-- DATA PROVIDED follows --

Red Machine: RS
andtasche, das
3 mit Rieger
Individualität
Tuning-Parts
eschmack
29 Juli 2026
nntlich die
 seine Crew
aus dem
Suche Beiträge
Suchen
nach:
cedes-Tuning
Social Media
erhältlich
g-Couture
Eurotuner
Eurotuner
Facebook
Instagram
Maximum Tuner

-- DATA PROVIDED concluded --

> _WORK TASK_
The listing above should be transcribed in full, exactly as written.

> _ANSWER SECTION_
Red Machine: RS
andtasche, das
3 mit Rieger
Individualität
Tuning-Parts
eschmack
29 Juli 2026
nntlich die
 seine Crew
aus dem
Suche Beiträge
Suchen
nach:
cedes-Tuning
Social Media
erhältlich
g-Couture
Eurotuner
Eurotuner
Facebook
Instagram
Maximum Tuner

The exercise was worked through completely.